Five hundred members of the American Film Institute’s Third Decade Council, an industry networking association, as well as press and industry executives were treated to a restored print with remastered Dolby Stereo sound, panel discussion and reception.
The guests of honor included cinematographer Adam Holender, creative consultant Jim Clark, casting director Marion Dougherty and actress Brenda Vaccaro, as well as former United Artists chairman David Picker and MGM/UA chairman Frank Mancuso.
The 1969 picture earned seven Academy Award nominations and won for picture, director and adapted screenplay. It remains the only X-rated film to win the best picture Oscar.

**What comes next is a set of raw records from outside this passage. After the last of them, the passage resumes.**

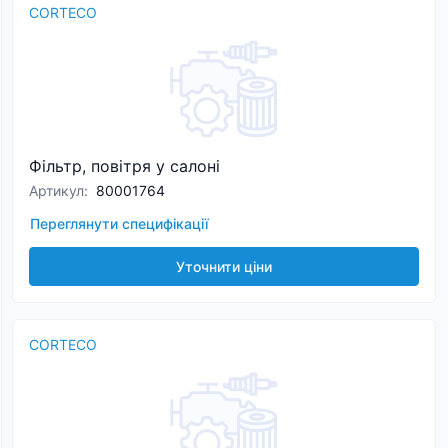
CORTECO
Фільтр, повітря у салоні
Артикул
:
80001764
Переглянути специфікації
Уточнити ціни
CORTECO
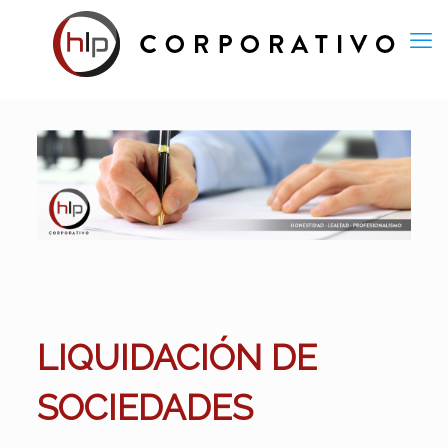
LIQUIDACIÓN DE
SOCIEDADES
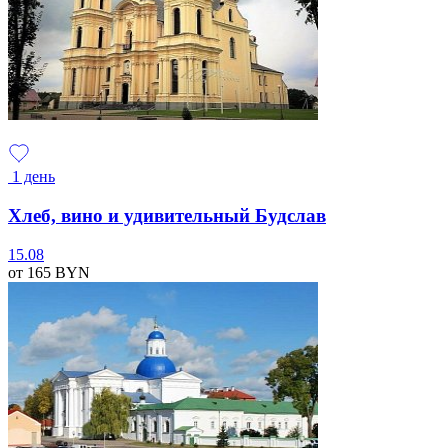
1 день
Хлеб, вино и удивительный Будслав
15.08
от 165
BYN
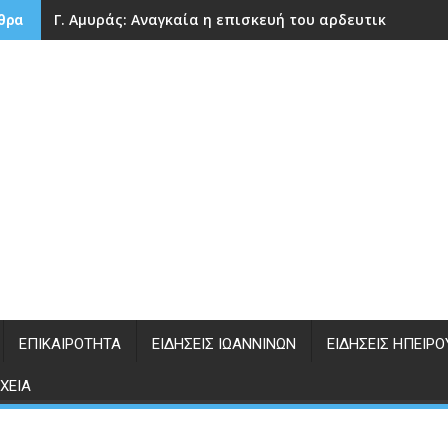
Γ. Αμυράς: Αναγκαία η επισκευή του αρδευτικού φρά
θρα
ΕΠΙΚΑΙΡΌΤΗΤΑ
ΕΙΔΉΣΕΙΣ ΙΩΑΝΝΊΝΩΝ
ΕΙΔΉΣΕΙΣ ΗΠΕΊΡΟ
ΧΕΊΑ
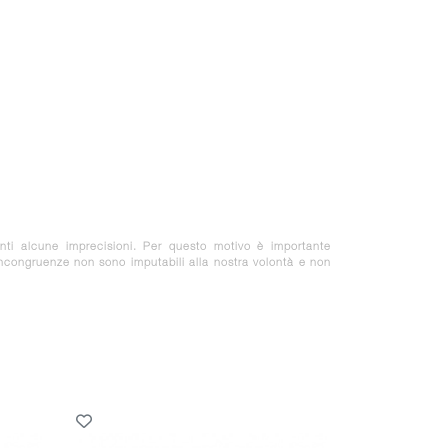
nti alcune imprecisioni. Per questo motivo è importante
 incongruenze non sono imputabili alla nostra volontà e non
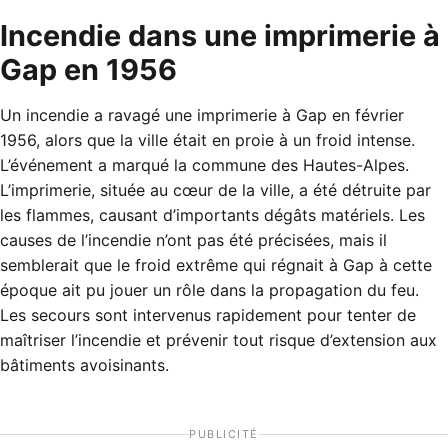
Incendie dans une imprimerie à
Gap en 1956
Un incendie a ravagé une imprimerie à Gap en février
1956, alors que la ville était en proie à un froid intense.
L’événement a marqué la commune des Hautes-Alpes.
L’imprimerie, située au cœur de la ville, a été détruite par
les flammes, causant d’importants dégâts matériels. Les
causes de l’incendie n’ont pas été précisées, mais il
semblerait que le froid extrême qui régnait à Gap à cette
époque ait pu jouer un rôle dans la propagation du feu.
Les secours sont intervenus rapidement pour tenter de
maîtriser l’incendie et prévenir tout risque d’extension aux
bâtiments avoisinants.
PUBLICITÉ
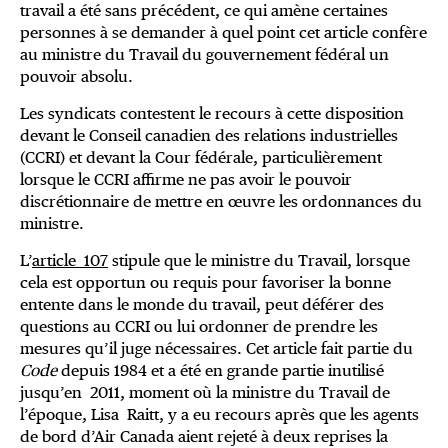
travail a été sans précédent, ce qui amène certaines
personnes à se demander à quel point cet article confère
au ministre du Travail du gouvernement fédéral un
pouvoir absolu.
Les syndicats contestent le recours à cette disposition
devant le Conseil canadien des relations industrielles
(CCRI) et devant la Cour fédérale, particulièrement
lorsque le CCRI affirme ne pas avoir le pouvoir
discrétionnaire de mettre en œuvre les ordonnances du
ministre.
L’
article 107
stipule que le ministre du Travail, lorsque
cela est opportun ou requis pour favoriser la bonne
entente dans le monde du travail, peut déférer des
questions au CCRI ou lui ordonner de prendre les
mesures qu’il juge nécessaires. Cet article fait partie du
Code
depuis 1984 et a été en grande partie inutilisé
jusqu’en 2011, moment où la ministre du Travail de
l’époque, Lisa Raitt, y a eu recours après que les agents
de bord d’Air Canada aient rejeté à deux reprises la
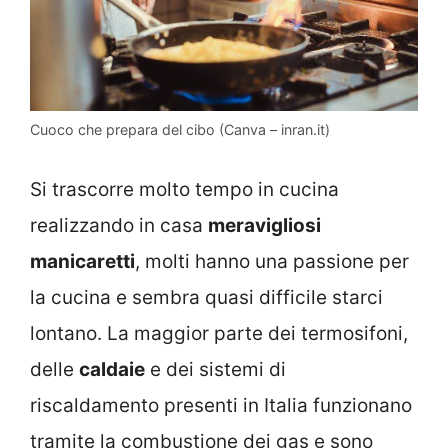
Cuoco che prepara del cibo (Canva – inran.it)
Si trascorre molto tempo in cucina
realizzando in casa
meravigliosi
manicaretti
, molti hanno una passione per
la cucina e sembra quasi difficile starci
lontano. La maggior parte dei termosifoni,
delle
caldaie
e dei sistemi di
riscaldamento presenti in Italia funzionano
tramite la combustione dei gas e sono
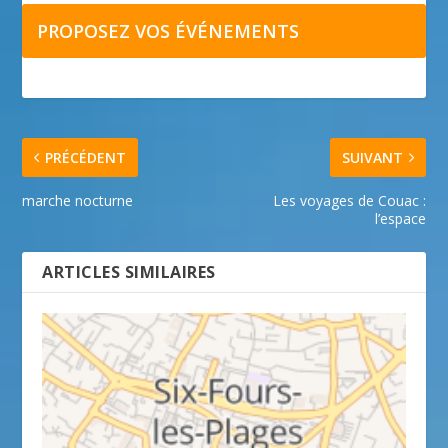
PROPOSEZ VOS ÉVÉNEMENTS
PRÉCÉDENT
SUIVANT
marche nocturne
Les voyages de Couac :
l’espace
ARTICLES SIMILAIRES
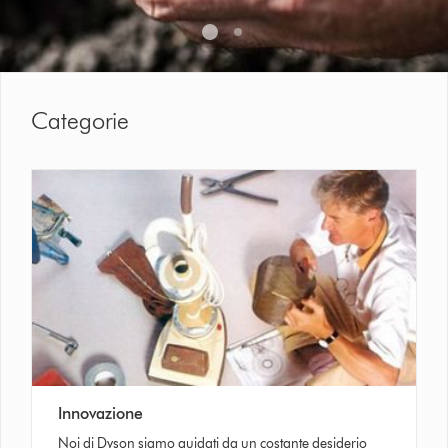
Categorie
Innovazione
Noi di Dyson siamo guidati da un costante desiderio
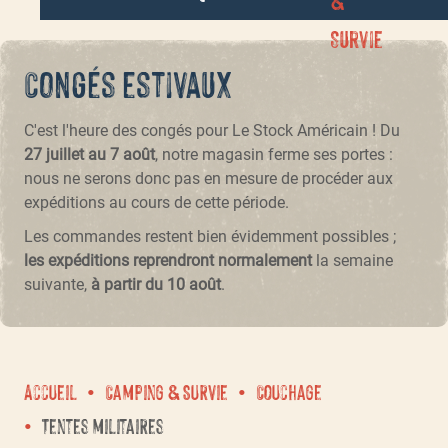
Survie
Congés estivaux
C'est l'heure des congés pour Le Stock Américain ! Du
27 juillet au 7 août
, notre magasin ferme ses portes :
nous ne serons donc pas en mesure de procéder aux
expéditions au cours de cette période.
Les commandes restent bien évidemment possibles ;
les expéditions reprendront normalement
la semaine
suivante,
à partir du 10 août
.
Accueil
Camping & Survie
Couchage
Tentes militaires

On Feb. 25, United Artists will rerelease “Midnight Cowboy” at the Bruin in Westwood and the Baronet in New York — the theaters where the film played in ‘ 69 — with plans it expand to 10-12 major markets in March.
After “The Graduate” last year, this was the second event in what Third Decade hopes will become a series of reunions for films that inspired people to enter the entertainment industry. There are similar plans for “Diner” and “Some Like It Hot.”
Wednesday’s event was organized by ICM agent David Greenblatt and producer Cathleen Summers (both Third Decade members), in cooperation with AFI director Jean Firstenberg and MGM’s Mancuso, UA president John Calley and Gerry Rich, MGM/UA Distribution exec VP of worldwide marketing.
Greenblatt said the response last year inspired Third Decade to sked similar evenings. “There was a magical moment when the lights went up after ‘The Graduate,’ when there was a spontaneous standing ovation and we realized, ‘This is why we do what we do,’ ” Greenblatt said. “We realized that we should do this again and continue to go after movies of social significance.”
That aside, there’s always room for gossip and the “Cowboy” panel discussion delivered the inside skinny. “I was hoping to get through those days without getting fired,” said Voight of his first major film role.
Hoffman told of the time that, as the ailing character of Ratso Rizzo, he coughed so hard that he threw up on Voight’s cowboy boots. Voight turned to Schlesinger and said, “Is he going to keep doing that?”